A contribution to decarbonisation in the building materials industry through resource- and climate-friendly gypsum building products – with examples from research –

A quantitative assessment of the environmental impact of the building materials industry in Germany and the current regulatory framework make it urgent to reduce resource consumption and climate impact. Innovative and practical product developments show that gypsum can be a climate-friendly alternative to CO2-intensive building materials.

1 Introduction

Since the Club of Rome’s study on the limits of growth 1972, whose calculations have been in the meantime repeated and confirmed with updated data, the issue of resource conservation has been present in the public consciousness. The repeated international climate commitments of the United Nations reflect the urgent need for action against climate change since the Kyoto Protocol of 1997. However, it is only with the creation of comprehensive regulations that industry and the economy are now preparing for a far-reaching restructuring. The urgency and brevity of the required implementation periods now present the building materials industry with fundamental challenges. European initiatives such as the Green Deal (2021), the amended EU Buildings Directive (EPBD 2024) and the EU Construction Products Regulation (EU-CPR 2025), together with the Substitute Building Materials Ordinance (EBV 2023) and the German Circular Economy Act (KrWG 2024), form a dense network of requirements.

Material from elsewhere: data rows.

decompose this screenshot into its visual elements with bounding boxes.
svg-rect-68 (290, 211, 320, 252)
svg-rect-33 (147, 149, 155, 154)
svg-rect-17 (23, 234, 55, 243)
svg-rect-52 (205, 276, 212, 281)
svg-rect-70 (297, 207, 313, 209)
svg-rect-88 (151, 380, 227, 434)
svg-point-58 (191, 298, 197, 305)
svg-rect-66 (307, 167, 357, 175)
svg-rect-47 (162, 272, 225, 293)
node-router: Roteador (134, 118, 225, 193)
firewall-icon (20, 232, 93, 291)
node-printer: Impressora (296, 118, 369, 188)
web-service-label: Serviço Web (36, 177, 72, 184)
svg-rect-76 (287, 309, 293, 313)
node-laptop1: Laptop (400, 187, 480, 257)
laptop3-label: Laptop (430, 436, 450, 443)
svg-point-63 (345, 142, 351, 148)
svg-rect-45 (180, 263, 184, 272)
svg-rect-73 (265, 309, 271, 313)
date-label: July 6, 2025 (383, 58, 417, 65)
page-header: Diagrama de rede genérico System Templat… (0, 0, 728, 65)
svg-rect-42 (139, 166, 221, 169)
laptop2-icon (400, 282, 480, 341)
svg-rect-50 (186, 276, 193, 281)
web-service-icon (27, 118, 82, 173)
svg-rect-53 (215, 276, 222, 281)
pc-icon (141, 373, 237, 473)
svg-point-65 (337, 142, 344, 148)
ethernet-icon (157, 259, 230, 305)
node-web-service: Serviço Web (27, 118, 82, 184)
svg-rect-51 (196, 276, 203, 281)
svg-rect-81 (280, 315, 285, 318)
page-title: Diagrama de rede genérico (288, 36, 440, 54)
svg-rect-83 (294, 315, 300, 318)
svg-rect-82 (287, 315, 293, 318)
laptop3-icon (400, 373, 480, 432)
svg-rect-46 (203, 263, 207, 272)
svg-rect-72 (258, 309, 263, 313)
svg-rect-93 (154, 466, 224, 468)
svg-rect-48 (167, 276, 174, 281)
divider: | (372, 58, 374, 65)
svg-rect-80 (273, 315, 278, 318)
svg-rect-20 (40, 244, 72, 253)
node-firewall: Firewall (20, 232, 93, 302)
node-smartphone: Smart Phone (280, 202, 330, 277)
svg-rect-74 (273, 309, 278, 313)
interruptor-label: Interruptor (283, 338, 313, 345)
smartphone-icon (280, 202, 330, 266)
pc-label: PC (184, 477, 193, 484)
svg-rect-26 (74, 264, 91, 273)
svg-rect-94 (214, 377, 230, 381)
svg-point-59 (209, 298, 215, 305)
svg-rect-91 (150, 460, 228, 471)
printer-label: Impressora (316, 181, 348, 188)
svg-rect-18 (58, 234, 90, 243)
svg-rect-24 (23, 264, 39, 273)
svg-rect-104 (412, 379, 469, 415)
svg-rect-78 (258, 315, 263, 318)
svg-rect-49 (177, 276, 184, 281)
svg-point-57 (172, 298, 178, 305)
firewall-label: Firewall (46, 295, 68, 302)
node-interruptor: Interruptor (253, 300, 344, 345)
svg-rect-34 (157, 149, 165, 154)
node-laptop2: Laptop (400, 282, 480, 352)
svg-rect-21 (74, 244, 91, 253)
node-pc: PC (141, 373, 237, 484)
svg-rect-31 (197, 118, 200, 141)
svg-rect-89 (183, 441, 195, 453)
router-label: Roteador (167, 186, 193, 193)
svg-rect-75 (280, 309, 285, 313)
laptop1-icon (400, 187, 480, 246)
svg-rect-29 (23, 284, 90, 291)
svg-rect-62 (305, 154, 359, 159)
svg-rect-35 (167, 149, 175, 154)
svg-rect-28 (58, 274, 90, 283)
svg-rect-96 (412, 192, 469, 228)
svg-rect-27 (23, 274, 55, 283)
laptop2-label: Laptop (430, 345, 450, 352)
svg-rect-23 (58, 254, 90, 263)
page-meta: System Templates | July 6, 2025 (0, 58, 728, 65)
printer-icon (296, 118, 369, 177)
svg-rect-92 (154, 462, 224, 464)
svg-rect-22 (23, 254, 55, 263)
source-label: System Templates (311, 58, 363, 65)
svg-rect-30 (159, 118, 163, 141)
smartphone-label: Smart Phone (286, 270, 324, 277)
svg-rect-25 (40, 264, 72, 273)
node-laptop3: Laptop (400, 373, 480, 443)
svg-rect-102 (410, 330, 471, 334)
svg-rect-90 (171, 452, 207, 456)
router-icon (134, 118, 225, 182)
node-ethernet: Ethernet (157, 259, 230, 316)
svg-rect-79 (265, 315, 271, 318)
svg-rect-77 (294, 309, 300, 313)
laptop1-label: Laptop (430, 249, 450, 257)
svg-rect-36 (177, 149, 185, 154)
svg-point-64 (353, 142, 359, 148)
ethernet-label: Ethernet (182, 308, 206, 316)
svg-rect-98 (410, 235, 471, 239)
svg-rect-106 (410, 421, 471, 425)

Of particular significance are the EU Buildings Directive, amended in 2024, and the EU Construction Products Regulation, which came into force in 2025, which for the first time provide for the calculation and disclosure of cumulative life-cycle emissions (“life-cycle GWP”). These developments are creating new market mechanisms for climate-friendly building materials through sustainability reporting (2025: SMEs from 2028), emissions trading and mandatory disclosure of CO2 and material footprints.

 

2 Sustainability goals and opportunities – status quo

In order to achieve the 2030 climate protection target, the consumption of energy and greenhouse gas-emitting raw materials and fuels in Germany would have to be reduced by 65%. Climate neutrality is to be achieved by 2045 [12]. So far, industrial CO2-emissions from industry have hardly changed (-8% in 30 years) despite reduced coal use [10]. In the construction industry, demand for raw materials is expected to rise. In order to counteract climate change, attention must now be paid not only to energy measures in reconstruction, new construction and utilization, but also to reducing CO2-emissions in the production of building materials. The Federal Institute for Research on Building, Urban Affairs and Spatial Development (BBSR) calculates that the consistent use of resource-efficient construction methods in new buildings could save up to 7 million t of CO₂-emissions. As part of the federal government‘s sustainability strategy, the Resource Efficiency Programme (ProgRess I-III 2012-2023) includes the reduction of material consumption, the substitution of greenhouse gas-intensive materials, the improvement of material properties and the increased use of recycled materials to increase resource efficiency along the value chain [7, 9, 13].

In the construction industry, the use of recycled building materials still plays a minor role in the circular economy – not least due to a lack of availability, but also due to cautious demand in tenders and a whole list of obstacles, ranging from resentment, uncertainty about the end of waste properties and the associated insurmountable bureaucratic hurdles, the lack of established logistics, sufficient recycling centres, the lack of a national information data system, unestablished take-back systems and much more. However, even with maximum effort, the achievable quantity of recycled building materials can only cover a fraction of the demand for raw materials. In addition, the sorting of construction waste requires further research with increasing automation and complex digital detection, and, above all, the manufacture of building products from recycled building materials, right through to quality assurance. [1, 15, 17, 31]

The construction and building materials industry in Germany accounts for 60% of total raw material consumption and the largest waste stream from new construction, renovation and demolition, and therefore bears a great responsibility for resource issues and climate protection [39]. The industry accounts for around 90% of total mineral raw material consumption, at around 530 to 600 million t/a, and at the same time generates 220.6 million t of mineral construction waste [3].

The climate impact of the construction industry associated with the consumption of raw materials and fuels is a decisive lever for CO2-reduction. Based on a national Global Warming Potential (GWP) of 831 million t of CO₂ equivalents (2022), the construction and use of buildings account for almost half of all German greenhouse gas emissions, at 398 million t of CO₂ equivalents. One third (133 million t of CO2-equivalents) of these emissions are attributable to the building materials used [16, 24, 29]. 

Concrete is the most commonly used building material in Germany, with estimated* 70 million t used annually in building construction (*assumption: concrete share corresponding to the cement consumption distribution of approximately 66% for the construction of buildings), which is associated with significant CO₂ emissions of more than 20 million t (according to researched data, CO₂ equivalents amounted to 16 million t of CO₂ eq. in 2022 [16, 29]).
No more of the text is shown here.